Columbia theaters announce new season

Stories of hardship, classic Tennessee Williams work to be showcased in fall

As the semester starts back up, so do the new seasons of various theaters around Columbia. For its first opening weekend, Workshop Theatre is putting on “Gruesome Playground Injuries,” directed by third-year theatre and media arts student, Rocco Thompson.

A new Broadway production written by playwright Rajiv Joseph, the story revolves around two characters who meet as children and chronicles their lives and relationship over the course of about 30 years. Each scene takes place after an injury.

“The play really examines the way they can’t find the right emotional synchronicity,” Thompson said.

Thompson chose two of his friends to play the two characters in the production.

“What’s nice about USC is that they’re very supportive with student projects,” said Thompson of his program.

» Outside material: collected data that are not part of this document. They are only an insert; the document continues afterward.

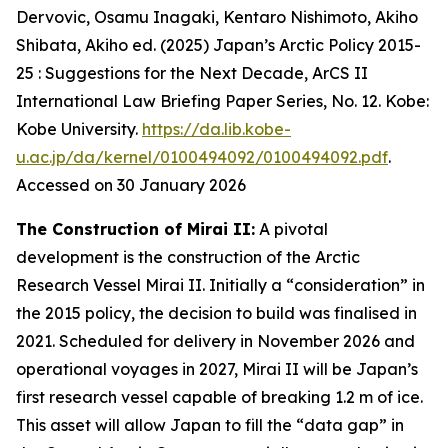
Dervovic, Osamu Inagaki, Kentaro Nishimoto, Akiho
Shibata, Akiho ed. (2025) Japan’s Arctic Policy 2015-
25 : Suggestions for the Next Decade, ArCS II
International Law Briefing Paper Series, No. 12. Kobe:
Kobe University.
https://da.lib.kobe-
u.ac.jp/da/kernel/0100494092/0100494092.pdf
.
Accessed on 30 January 2026
The Construction of Mirai II:
A pivotal
development is the construction of the Arctic
Research Vessel Mirai II. Initially a “consideration” in
the 2015 policy, the decision to build was finalised in
2021. Scheduled for delivery in November 2026 and
operational voyages in 2027, Mirai II will be Japan’s
first research vessel capable of breaking 1.2 m of ice.
This asset will allow Japan to fill the “data gap” in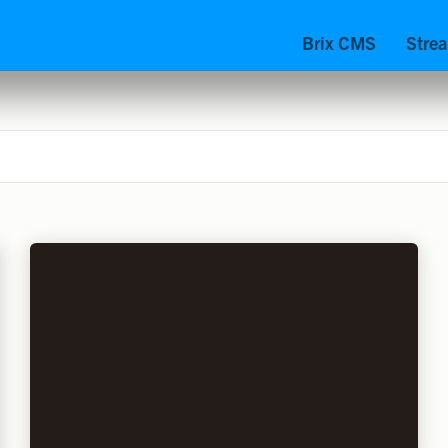
Brix CMS
Stre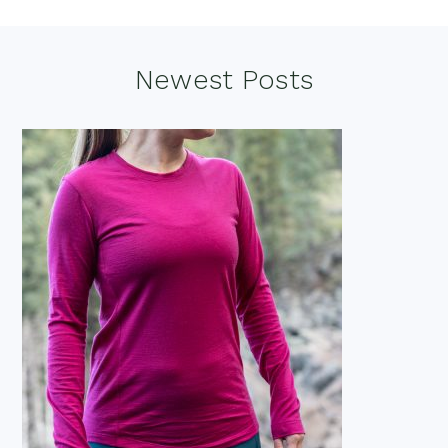
Footer
Newest Posts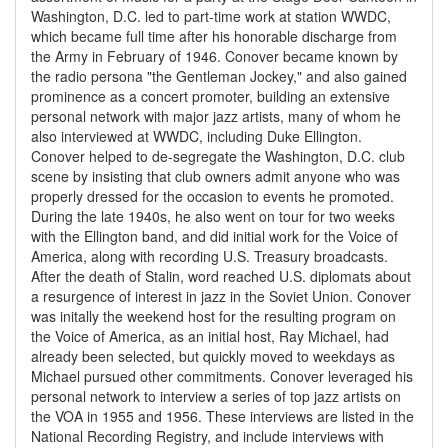
Washington, D.C. led to part-time work at station WWDC,
which became full time after his honorable discharge from
the Army in February of 1946. Conover became known by
the radio persona "the Gentleman Jockey," and also gained
prominence as a concert promoter, building an extensive
personal network with major jazz artists, many of whom he
also interviewed at WWDC, including Duke Ellington.
Conover helped to de-segregate the Washington, D.C. club
scene by insisting that club owners admit anyone who was
properly dressed for the occasion to events he promoted.
During the late 1940s, he also went on tour for two weeks
with the Ellington band, and did initial work for the Voice of
America, along with recording U.S. Treasury broadcasts.
After the death of Stalin, word reached U.S. diplomats about
a resurgence of interest in jazz in the Soviet Union. Conover
was initally the weekend host for the resulting program on
the Voice of America, as an initial host, Ray Michael, had
already been selected, but quickly moved to weekdays as
Michael pursued other commitments. Conover leveraged his
personal network to interview a series of top jazz artists on
the VOA in 1955 and 1956. These interviews are listed in the
National Recording Registry, and include interviews with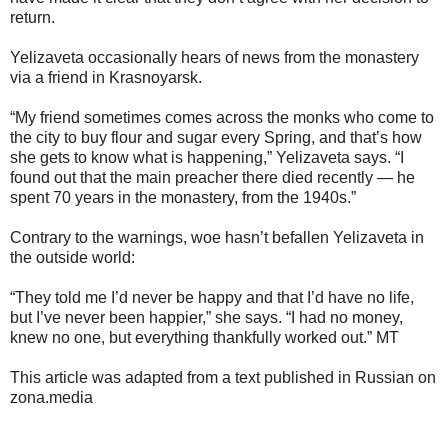
return.
Yelizaveta occasionally hears of news from the monastery
via a friend in Krasnoyarsk.
“My friend sometimes comes across the monks who come to
the city to buy flour and sugar every Spring, and that’s how
she gets to know what is happening,” Yelizaveta says. “I
found out that the main preacher there died recently — he
spent 70 years in the monastery, from the 1940s.”
Contrary to the warnings, woe hasn’t befallen Yelizaveta in
the outside world:
“They told me I’d never be happy and that I’d have no life,
but I’ve never been happier,” she says. “I had no money,
knew no one, but everything thankfully worked out.” MT
This article was adapted from a text published in Russian on
zona.media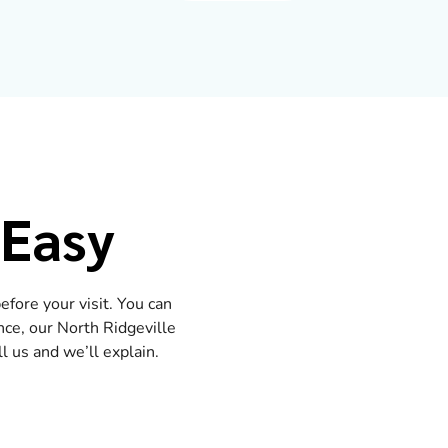
 Easy
fore your visit. You can
nce, our North Ridgeville
 us and we’ll explain.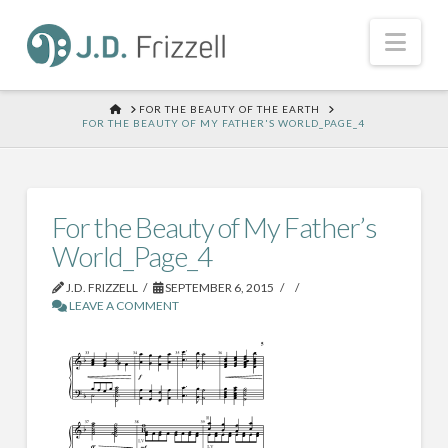
Nav
HOME
FOR THE BEAUTY OF THE EARTH
FOR THE BEAUTY OF MY FATHER'S WORLD_PAGE_4
For the Beauty of My Father’s
World_Page_4
J.D. FRIZZELL
SEPTEMBER 6, 2015
LEAVE A COMMENT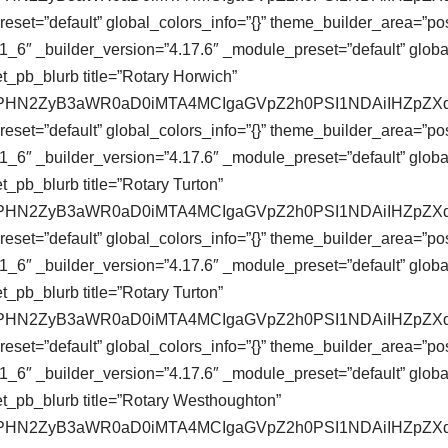
eset=”default” global_colors_info=”{}” theme_builder_area=”pos
_6″ _builder_version=”4.17.6″ _module_preset=”default” global
t_pb_blurb title=”Rotary Horwich”
se64,PHN2ZyB3aWR0aD0iMTA4MCIgaGVpZ2h0PSI1NDAiIHZ
eset=”default” global_colors_info=”{}” theme_builder_area=”pos
_6″ _builder_version=”4.17.6″ _module_preset=”default” global
_pb_blurb title=”Rotary Turton”
se64,PHN2ZyB3aWR0aD0iMTA4MCIgaGVpZ2h0PSI1NDAiIHZ
eset=”default” global_colors_info=”{}” theme_builder_area=”pos
_6″ _builder_version=”4.17.6″ _module_preset=”default” global
_pb_blurb title=”Rotary Turton”
se64,PHN2ZyB3aWR0aD0iMTA4MCIgaGVpZ2h0PSI1NDAiIHZ
eset=”default” global_colors_info=”{}” theme_builder_area=”pos
_6″ _builder_version=”4.17.6″ _module_preset=”default” global
t_pb_blurb title=”Rotary Westhoughton”
se64,PHN2ZyB3aWR0aD0iMTA4MCIgaGVpZ2h0PSI1NDAiIHZ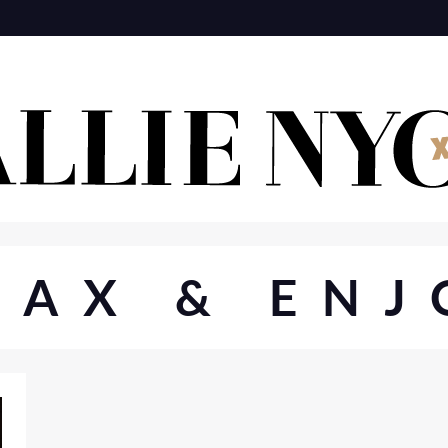
MAX & ENJ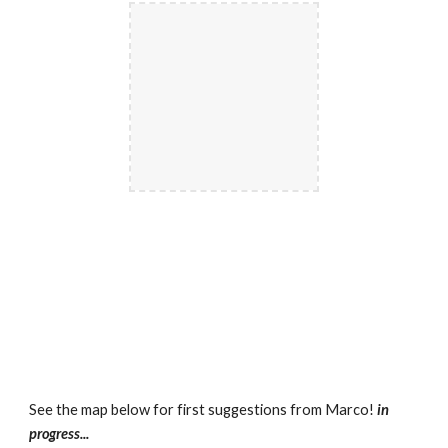
See the map below for first suggestions from Marco! 
in 
progress...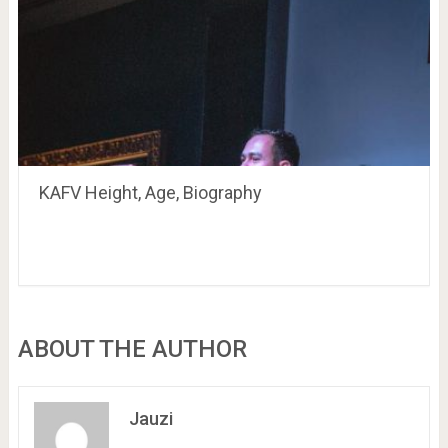
KAFV Height, Age, Biography
ABOUT THE AUTHOR
Jauzi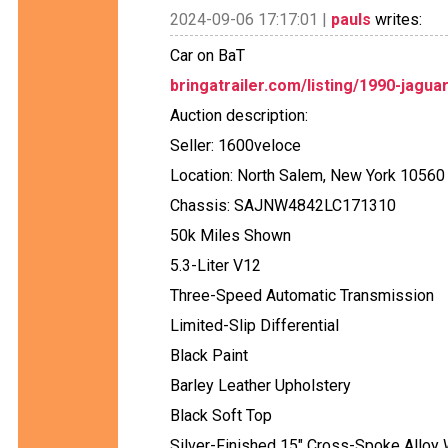
2024-09-06 17:17:01 |
pauls
writes:
Car on BaT
bringatrailer.com/listing/1990-jagua
Auction description:
Seller: 1600veloce
Location: North Salem, New York 10560
Chassis: SAJNW4842LC171310
50k Miles Shown
5.3-Liter V12
Three-Speed Automatic Transmission
Limited-Slip Differential
Black Paint
Barley Leather Upholstery
Black Soft Top
Silver-Finished 15" Cross-Spoke Alloy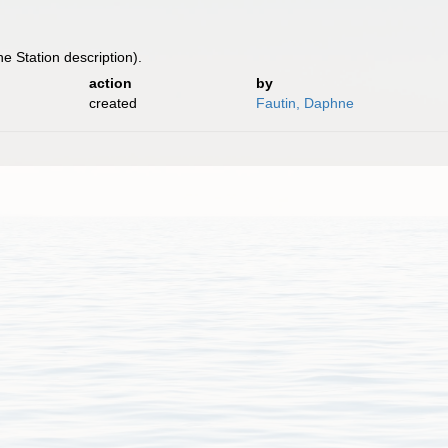
he Station description).
action
by
created
Fautin, Daphne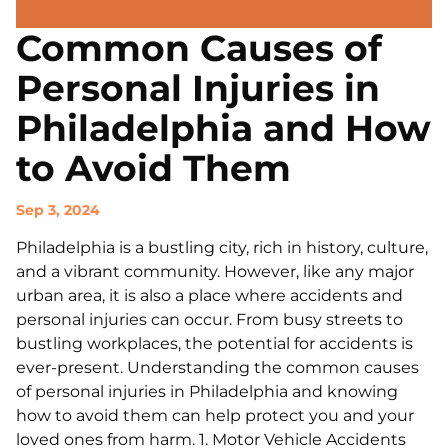
Common Causes of
Personal Injuries in
Philadelphia and How
to Avoid Them
Sep 3, 2024
Philadelphia is a bustling city, rich in history, culture,
and a vibrant community. However, like any major
urban area, it is also a place where accidents and
personal injuries can occur. From busy streets to
bustling workplaces, the potential for accidents is
ever-present. Understanding the common causes
of personal injuries in Philadelphia and knowing
how to avoid them can help protect you and your
loved ones from harm. 1. Motor Vehicle Accidents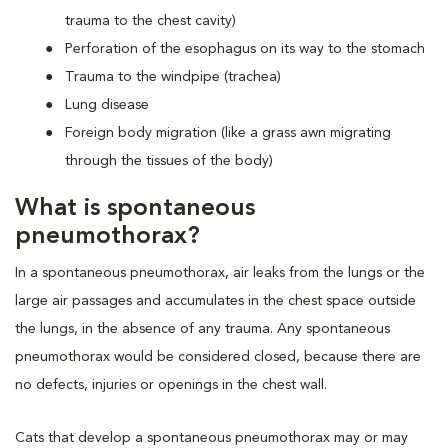
trauma to the chest cavity)
Perforation of the esophagus on its way to the stomach
Trauma to the windpipe (trachea)
Lung disease
Foreign body migration (like a grass awn migrating
through the tissues of the body)
What is spontaneous
pneumothorax?
In a spontaneous pneumothorax, air leaks from the lungs or the
large air passages and accumulates in the chest space outside
the lungs, in the absence of any trauma. Any spontaneous
pneumothorax would be considered closed, because there are
no defects, injuries or openings in the chest wall.
Cats that develop a spontaneous pneumothorax may or may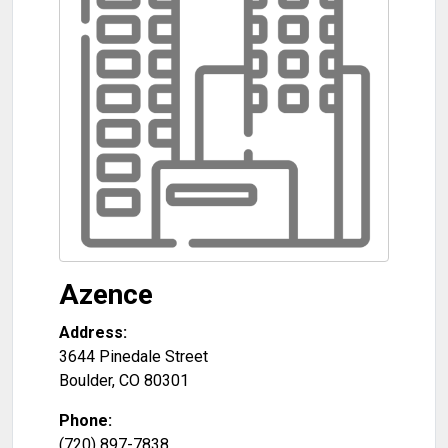
Azence
Address:
3644 Pinedale Street
Boulder
,
CO
80301
Phone:
(720) 897-7838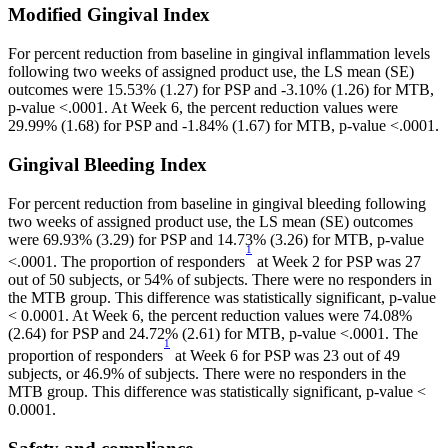
For percent reduction from baseline in gingival inflammation levels 
following two weeks of assigned product use, the LS mean (SE) 
outcomes were 15.53% (1.27) for PSP and -3.10% (1.26) for MTB, 
p-value <.0001. At Week 6, the percent reduction values were 
29.99% (1.68) for PSP and -1.84% (1.67) for MTB, p-value <.0001.
For percent reduction from baseline in gingival bleeding following 
two weeks of assigned product use, the LS mean (SE) outcomes 
were 69.93% (3.29) for PSP and 14.73% (3.26) for MTB, p-value 
1
<.0001. The proportion of responders
 at Week 2 for PSP was 27 
out of 50 subjects, or 54% of subjects. There were no responders in 
the MTB group. This difference was statistically significant, p-value 
< 0.0001. At Week 6, the percent reduction values were 74.08% 
(2.64) for PSP and 24.72% (2.61) for MTB, p-value <.0001. The 
1
proportion of responders
 at Week 6 for PSP was 23 out of 49 
subjects, or 46.9% of subjects. There were no responders in the 
MTB group. This difference was statistically significant, p-value < 
0.0001.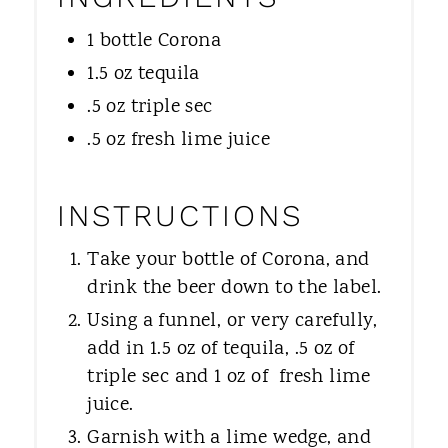
1 bottle Corona
1.5 oz tequila
.5 oz triple sec
.5 oz fresh lime juice
INSTRUCTIONS
Take your bottle of Corona, and
drink the beer down to the label.
Using a funnel, or very carefully,
add in 1.5 oz of tequila, .5 oz of
triple sec and 1 oz of fresh lime
juice.
Garnish with a lime wedge, and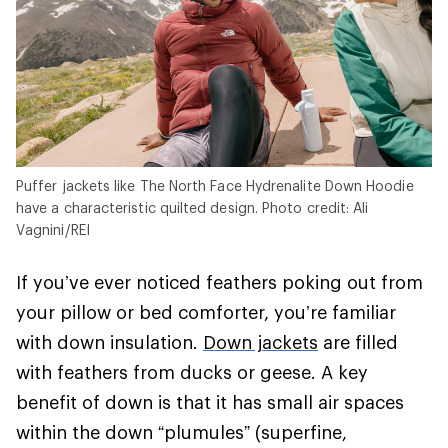
Puffer jackets like The North Face Hydrenalite Down Hoodie
have a characteristic quilted design. Photo credit: Ali
Vagnini/REI
If you’ve ever noticed feathers poking out from
your pillow or bed comforter, you’re familiar
with down insulation.
Down jackets
are filled
with feathers from ducks or geese. A key
benefit of down is that it has small air spaces
within the down “plumules” (superfine,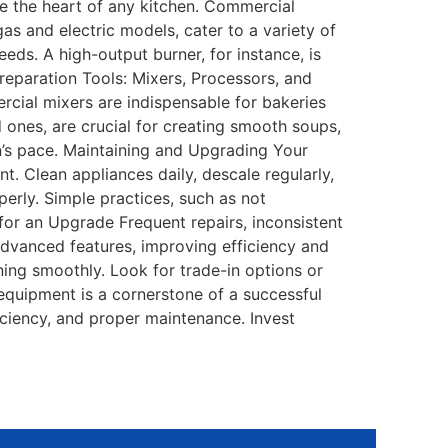
e the heart of any kitchen. Commercial
as and electric models, cater to a variety of
eds. A high-output burner, for instance, is
 Preparation Tools: Mixers, Processors, and
cial mixers are indispensable for bakeries
 ones, are crucial for creating smooth soups,
n’s pace. Maintaining and Upgrading Your
 Clean appliances daily, descale regularly,
erly. Simple practices, such as not
 for an Upgrade Frequent repairs, inconsistent
advanced features, improving efficiency and
ing smoothly. Look for trade-in options or
 equipment is a cornerstone of a successful
ficiency, and proper maintenance. Invest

In addition to “Gruesome Playground Injuries,” which will show at 7 p.m. on Aug. 19 and 20 for $5, Workshop Theatre will put on “Anything Goes,” “Dixie Swim Club,” “Jon & Jen,” “Cat on a Hot Tin Roof” and “Andrew Lippa’s Wild Party” this season.

For its upcoming season, like Workshop Theatre’s “Cat on a Hot Tin Roof,’ the USC Department of Theatre and Dance will put on performances in celebration of the centennial of the birth of legendary playwright, Tennessee Williams. The celebration comes by way of the Tennessee Williams Festival which runs from Sept. 30 until Oct. 8.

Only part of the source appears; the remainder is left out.